Les travaux des chercheurs, qui viennent d'être publiés dans la revue Science, mélangent linguistique, science du langage et paléoanthropologie. Ils renforcent l'idée que le langage n'est pas le simple produit aléatoire de l'histoire, mais qu'il est lié à des changements biologiques à partir du Néolithique (6000 à 2100 ans avant notre ère), époque de l'invention de l'agriculture et de la domestication des animaux.
Cette idée va à l'encontre d'une idée reçue qui veut que la sonorité des langues - ce qu'on appelle les phonèmes - est restée inchangée tout au long de l'histoire de l'humanité. La diversité des langues en la matière est extraordinaire, avec plus de 1000 sonorités différentes, mais on la pensait jusqu'ici indépendante des changements biologiques liés à notre espèce Homo Sapiens.
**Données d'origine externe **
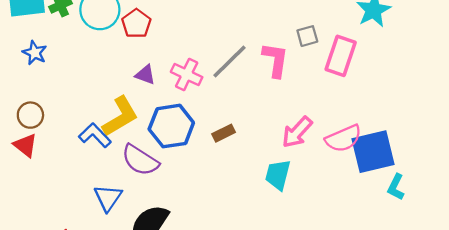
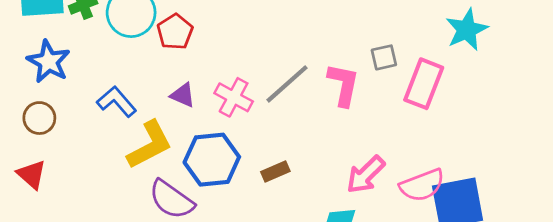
blue star: (35, 53) -> (49, 62), size x1.4
brown circle: (30, 115) -> (39, 118), moved
blue L-shape: (95, 135) -> (117, 102), moved

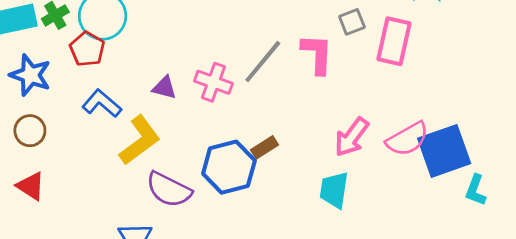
red pentagon: (175, 32) -> (87, 49), moved
blue hexagon: (212, 160) -> (229, 167), moved

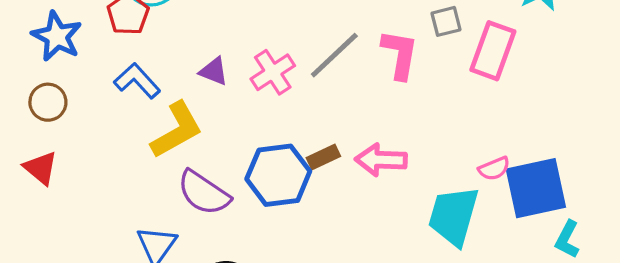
pink cross: (213, 82) -> (273, 72), turned 30
pink arrow: (352, 137) -> (381, 160), moved, turned 48
pink semicircle: (407, 139) -> (494, 169), size x0.6
cyan trapezoid: (334, 190) -> (453, 216), moved, size x1.4

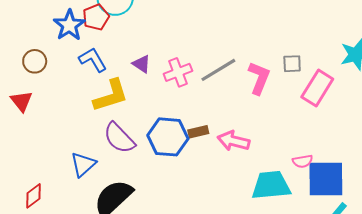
blue star: (57, 36) -> (69, 25), moved
cyan trapezoid: (453, 216) -> (271, 185), turned 57

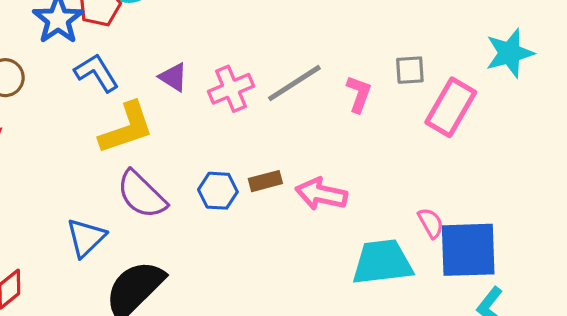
pink L-shape: (259, 78) -> (359, 94), size x0.7
blue hexagon: (168, 137) -> (218, 191), size x0.6
pink semicircle: (303, 161) -> (431, 223), turned -108

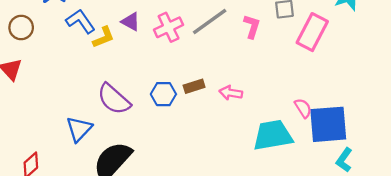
yellow L-shape: (126, 128) -> (104, 37), moved, size x0.6
pink arrow: (321, 194) -> (231, 93), size x0.7

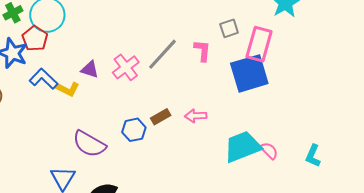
yellow L-shape: (104, 37) -> (68, 89), turned 60
pink semicircle: (303, 108) -> (269, 151), moved
blue square: (328, 124) -> (249, 73), moved

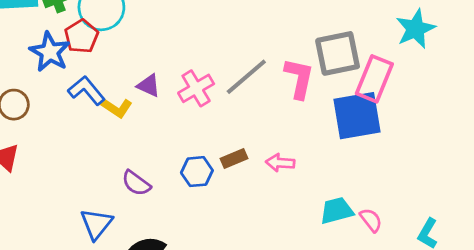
gray square: (229, 28) -> (338, 53), size x1.8
pink L-shape: (202, 51) -> (299, 78), size x1.4
purple semicircle: (89, 144) -> (136, 183), size x0.7
cyan trapezoid: (243, 147) -> (337, 211), size x0.7

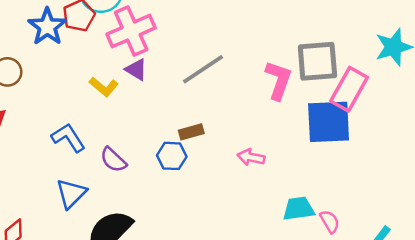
gray line: (246, 77) -> (203, 69), moved
pink cross: (196, 88) -> (131, 31), moved, size x1.4
blue L-shape: (86, 90) -> (68, 138), moved
brown rectangle: (234, 159) -> (191, 132), moved

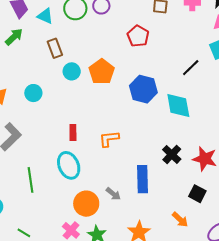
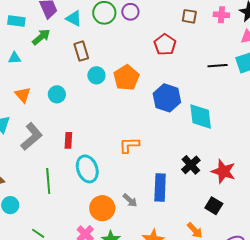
black line: (191, 68) -> (218, 66), moved, turned 36
red rectangle: (73, 132) -> (68, 140), moved

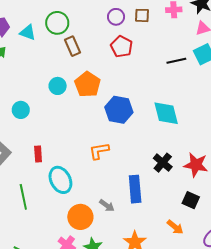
purple circle: (130, 12) -> (116, 17), moved
brown rectangle: (81, 51) -> (72, 46), moved
blue hexagon: (167, 98) -> (119, 110), moved

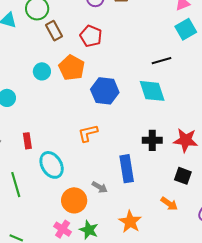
red pentagon: (122, 47) -> (91, 36), moved
black line: (176, 61) -> (161, 61), moved
black cross: (163, 163) -> (152, 140), turned -36

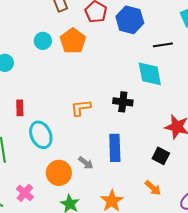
blue hexagon: (105, 91) -> (130, 20), moved
black cross: (152, 140) -> (123, 102), moved
black square: (183, 176) -> (161, 156), moved
pink cross: (63, 229) -> (25, 193), moved

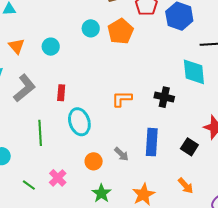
black square: (161, 156) -> (189, 147), moved
orange circle: (59, 173) -> (94, 161), size x0.7

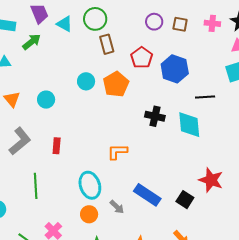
black cross: (164, 97) -> (155, 116), moved
cyan ellipse: (79, 122) -> (90, 185), moved
blue rectangle: (152, 142) -> (147, 195), turned -60

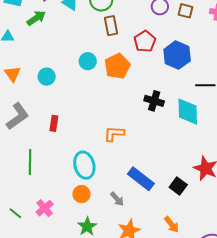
gray arrow: (117, 207) -> (117, 199), moved

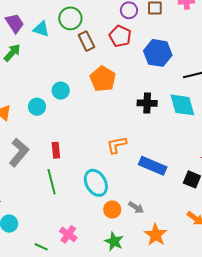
red pentagon: (145, 41) -> (120, 36), moved
cyan circle: (88, 61) -> (61, 91), moved
green line: (30, 162) -> (52, 182), moved
blue rectangle: (141, 179) -> (153, 166), moved
orange circle: (81, 194) -> (112, 209), moved

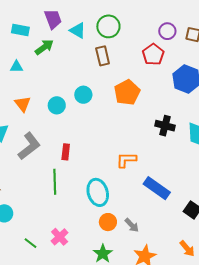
brown rectangle: (86, 41) -> (103, 56), moved

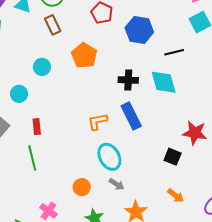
cyan circle: (57, 105) -> (19, 94), moved
blue rectangle: (157, 188) -> (131, 116), moved, turned 40
cyan ellipse: (98, 192) -> (109, 157), moved
orange circle: (108, 222) -> (82, 187), moved

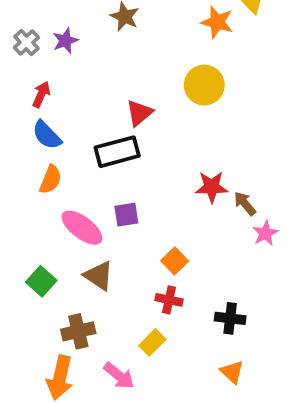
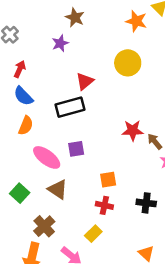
purple star: (65, 41) -> (60, 43), moved
orange square: (175, 261) -> (108, 180), turned 35
black cross: (230, 318) -> (146, 203), moved
brown cross: (78, 331) -> (44, 226), turned -30

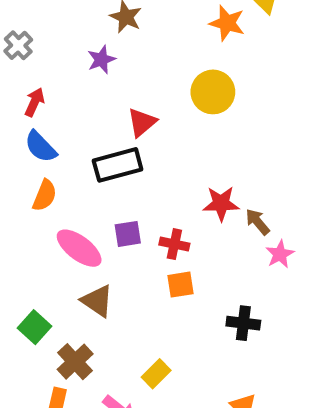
green square: (20, 193) -> (34, 327), moved
red cross: (104, 205) -> (174, 244), moved

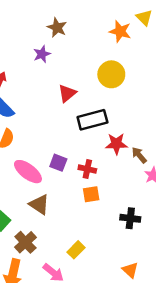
black rectangle: (118, 165) -> (92, 120), moved
purple square: (128, 234) -> (58, 163), turned 30

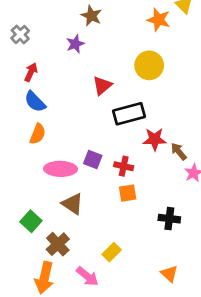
pink ellipse: (28, 172) -> (60, 169), turned -36

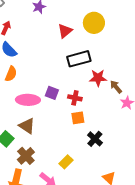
red triangle: (102, 86) -> (65, 31), moved
brown triangle: (73, 204) -> (27, 126), moved
black cross: (169, 219) -> (95, 139), moved, turned 35

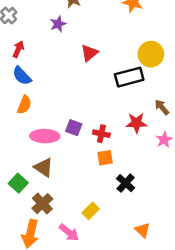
yellow circle: (94, 23) -> (151, 54), moved
black rectangle: (79, 59) -> (129, 77), moved
red star: (98, 78) -> (136, 123), moved
brown arrow: (116, 87) -> (162, 107), moved

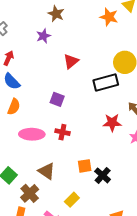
purple square: (74, 128) -> (57, 99), moved
red cross: (101, 134) -> (62, 132), moved
orange square: (105, 158) -> (85, 166), moved
brown triangle: (44, 167) -> (47, 171), moved

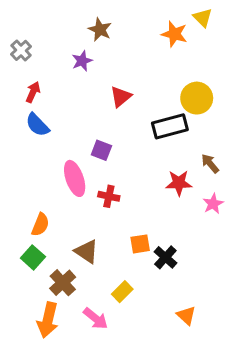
orange semicircle: (14, 107) -> (40, 225), moved
pink ellipse: (32, 134) -> (75, 178), moved, turned 70

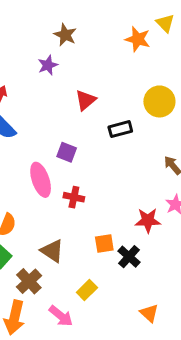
black rectangle: (170, 126) -> (120, 129), moved, size x0.7
red star: (179, 183) -> (148, 220), moved

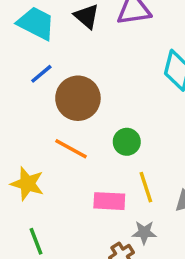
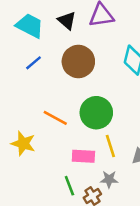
brown circle: (78, 98) -> (78, 61), moved
green circle: (127, 142) -> (96, 113), size x1.6
green line: (36, 241) -> (69, 186), moved

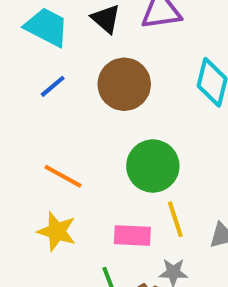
orange line: (55, 118) -> (63, 176), moved
yellow star: (23, 143) -> (57, 231), moved

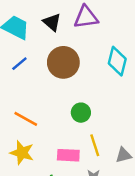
green circle: (153, 166) -> (81, 113), size x0.6

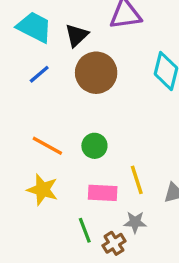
black triangle: (52, 22) -> (77, 35), moved, turned 36
green circle: (81, 113) -> (94, 146), moved

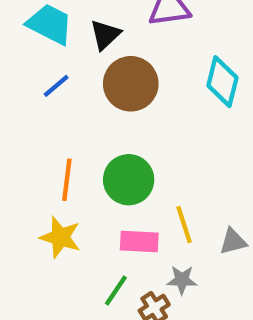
orange line: (47, 146) -> (67, 180), turned 68
green circle: (94, 146) -> (129, 180), size x1.5
green line: (85, 230) -> (116, 291), turned 55

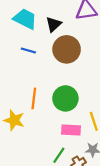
blue line: (56, 86) -> (28, 50), turned 56
yellow star: (60, 237) -> (14, 120), moved

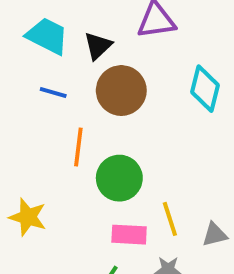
orange line: (34, 98) -> (78, 147), moved

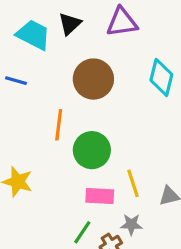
black triangle: (98, 46) -> (70, 24), moved
blue line: (53, 92) -> (16, 81), moved

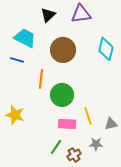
cyan trapezoid: (33, 35) -> (25, 38), moved
blue line: (16, 81) -> (17, 60), moved
gray star: (131, 224) -> (96, 144), moved

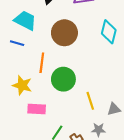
yellow star: (15, 115) -> (22, 85), moved
pink rectangle: (67, 124) -> (37, 109), moved

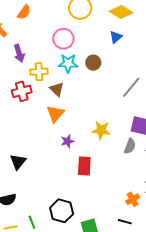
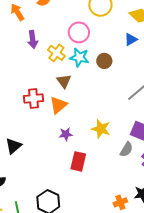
yellow cross: (39, 72) -> (56, 53), moved, turned 30
red cross: (22, 91) -> (33, 98), moved

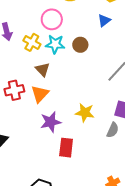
purple star: (66, 134) -> (51, 122), size x1.5

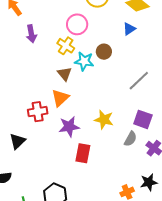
yellow cross: (32, 42) -> (66, 46), moved
cyan star: (55, 44) -> (84, 61), moved
red cross: (14, 90) -> (38, 112), moved

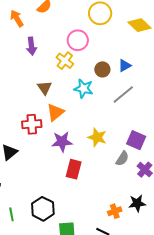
blue triangle: (129, 29) -> (125, 66), moved
cyan star: (84, 61) -> (83, 89), moved
brown triangle: (65, 74) -> (44, 88), moved
gray line: (139, 81) -> (123, 94), moved

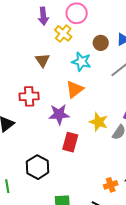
purple arrow: (31, 46) -> (43, 16), moved
orange triangle: (55, 112) -> (75, 89), moved
yellow star: (97, 137) -> (99, 122), moved
black hexagon: (43, 209) -> (38, 167), moved

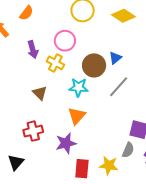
brown circle: (101, 43) -> (94, 65), size x1.5
yellow star: (99, 122) -> (109, 165), moved

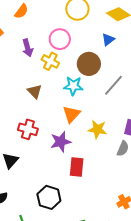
blue triangle: (115, 58) -> (108, 40), moved
red cross: (33, 131) -> (28, 129), turned 30
yellow star: (109, 165) -> (97, 129), moved

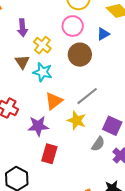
pink circle: (60, 39) -> (73, 26), moved
gray line: (113, 85) -> (87, 96), moved
cyan star: (73, 86) -> (43, 72), moved
brown triangle: (35, 91) -> (22, 62), moved

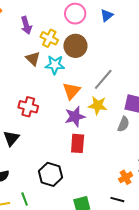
brown circle: (80, 55) -> (75, 46), moved
purple star: (38, 126) -> (75, 117), moved

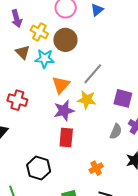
gray semicircle: (123, 124) -> (116, 131), moved
orange cross: (126, 177) -> (96, 168), moved

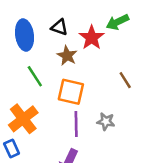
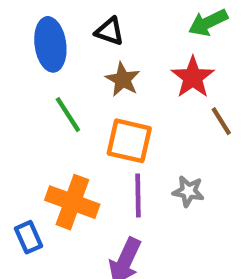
red star: (92, 38) -> (193, 77), moved
orange cross: (23, 119) -> (72, 202), moved, turned -32

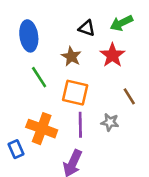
black triangle: (110, 31) -> (87, 28), moved
brown line: (221, 121) -> (129, 96), moved

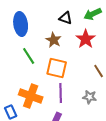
gray star: (110, 122) -> (90, 97), moved

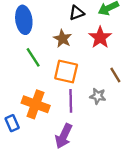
black triangle: (66, 18) -> (77, 13), turned -40
gray star: (90, 97) -> (98, 96), moved

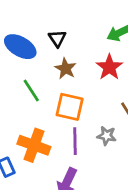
black triangle: (77, 13) -> (57, 38), moved, turned -42
blue ellipse: (24, 20) -> (20, 47), turned -52

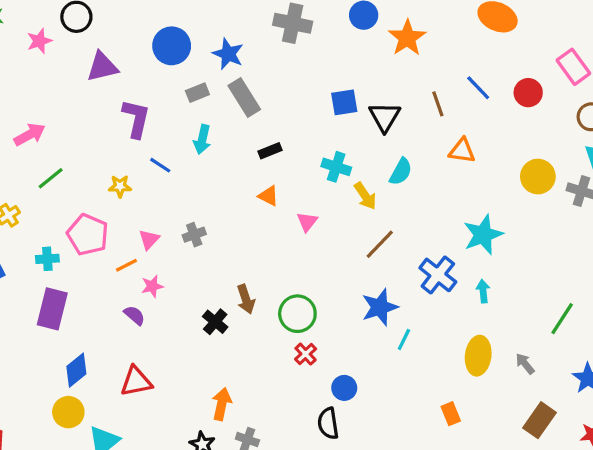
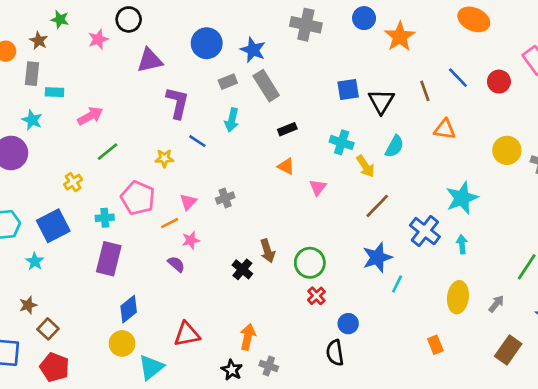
gray arrow: (525, 364) -> (496, 304), turned 78
red triangle: (136, 381) -> (187, 334), moved

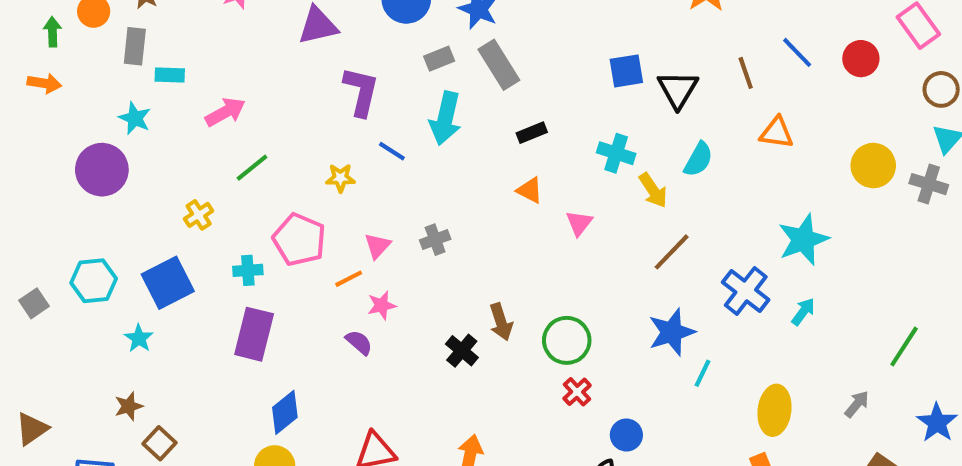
cyan arrow: (232, 120) -> (445, 118), size x1.4
cyan arrow: (462, 244) -> (803, 312), turned 42
yellow ellipse: (458, 297) -> (774, 410), moved

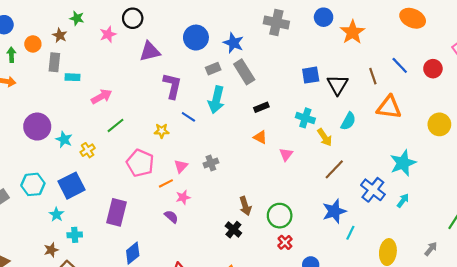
cyan star: (135, 118) -> (64, 139), moved
orange triangle: (777, 133) -> (389, 107), size x1.4
cyan cross: (248, 270) -> (75, 235), moved
black cross: (462, 351) -> (233, 230), moved

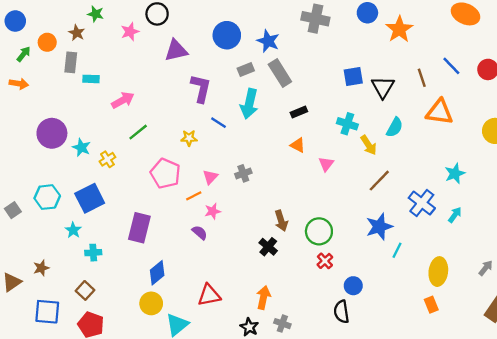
green arrow: (11, 55) -> (24, 54), turned 40
cyan star: (403, 163) -> (455, 173), size x0.7
brown star: (51, 250) -> (41, 268), moved

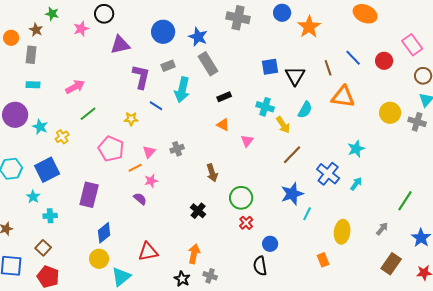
gray rectangle: (246, 69) -> (168, 66), moved
cyan rectangle: (91, 79) -> (33, 85), moved
brown arrow: (281, 221) -> (212, 173), moved
orange rectangle: (431, 305) -> (323, 260), moved

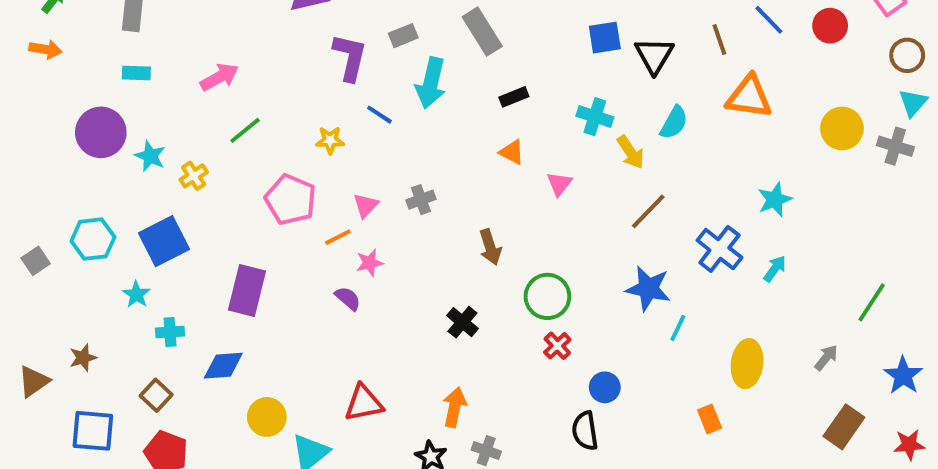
blue star: (292, 194) -> (648, 289), turned 30
blue diamond: (104, 233) -> (223, 366), moved, turned 35

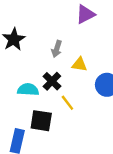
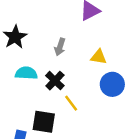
yellow triangle: (79, 64) -> (99, 57), moved
cyan semicircle: (28, 90) -> (26, 73), moved

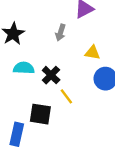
gray arrow: (60, 47) -> (60, 33), moved

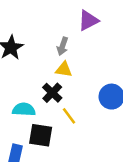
yellow triangle: (92, 53) -> (64, 69), moved
cyan semicircle: (24, 68) -> (24, 109), moved

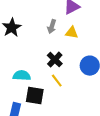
yellow triangle: (64, 69) -> (72, 33), moved
black cross: (52, 93) -> (55, 60), moved

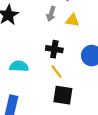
black cross: (55, 60) -> (54, 49), turned -35
black square: (35, 96) -> (63, 95), moved

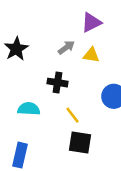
gray arrow: (51, 14) -> (66, 48), turned -144
black cross: (54, 49) -> (58, 83), moved

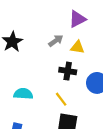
black cross: (58, 83) -> (68, 71), moved

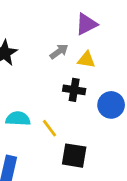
yellow line: (61, 99) -> (49, 128), moved

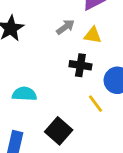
yellow line: (49, 128) -> (95, 104), moved
black square: (74, 156) -> (59, 131), moved, turned 32

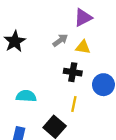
yellow line: (95, 104) -> (74, 104), moved, turned 49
Evolution morphologique de la mâchoire
L'étude ébranle ce dogme en démontrant que la prolifération de sons comme "f" et "v", qui se retrouvent aujourd'hui dans 50% des langues du monde, est un phénomène récent dû à des changements morphologiques de notre mâchoire liés à notre régime alimentaire. Cela prouverait que notre langage est façonné par la biologie humaine.
Homo Sapiens, avant la période du Néolithique, usait ses dents rapidement pour mâcher les produits de sa chasse et de sa cueillette. Alors que les incisives supérieures des enfants recouvraient les inférieures, chez les adultes l'usure finissait par faire toucher les dents de devant comme en témoignent des crânes préhistoriques. Il était alors impossible de prononcer les consonnes labiodentales "f" ou "v", qui nécessitent l'action combinée de la lèvre inférieure et des dents supérieures.
Des consonnes plus faciles à prononcer
"Avec le développement de l'agriculture et de technologies comme la meule par exemple, les humains modernes ont conservé à l'âge adulte une occlusion dentaire de type juvénile où les incisives supérieures sont décalées vers l'extérieur de la bouche, la mâchoire inférieure étant légèrement en retrait" explique Paul Widmer, professeur de linguistique comparée au Centre de linguistique de lʹUniversité de Zurich, vendredi dans l'émission CQFD. "Et dans ces conditions, les consonnes labio-dentales sont prononcées plus facilement."
Une étude pour ouvrir le débat
"J'espère que notre étude déclenchera un débat sur le fait qu'au moins certains aspects du langage et de la parole doivent être traités comme les autres comportements humains complexes qui se situent entre biologie et culture", relève un autre coauteur de l'étude, Damian Blasi.